__What is expected__.
Verbatim copy, images excluded: write out each record shown below.

__Task inputs__.
- - - - -
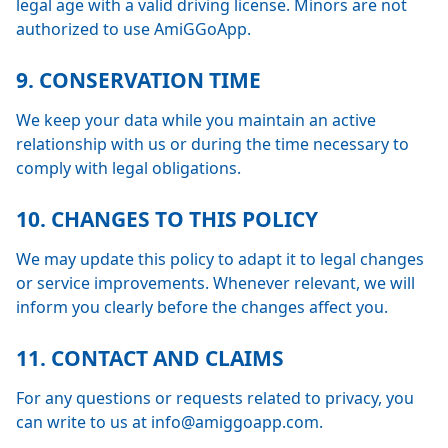
legal age with a valid driving license. Minors are not
authorized to use AmiGGoApp.
9. CONSERVATION TIME
We keep your data while you maintain an active
relationship with us or during the time necessary to
comply with legal obligations.
10. CHANGES TO THIS POLICY
We may update this policy to adapt it to legal changes
or service improvements. Whenever relevant, we will
inform you clearly before the changes affect you.
11. CONTACT AND CLAIMS
For any questions or requests related to privacy, you
can write to us at info@amiggoapp.com.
- - - - -
__Response area__.
legal age with a valid driving license. Minors are not
authorized to use AmiGGoApp.
9. CONSERVATION TIME
We keep your data while you maintain an active
relationship with us or during the time necessary to
comply with legal obligations.
10. CHANGES TO THIS POLICY
We may update this policy to adapt it to legal changes
or service improvements. Whenever relevant, we will
inform you clearly before the changes affect you.
11. CONTACT AND CLAIMS
For any questions or requests related to privacy, you
can write to us at info@amiggoapp.com.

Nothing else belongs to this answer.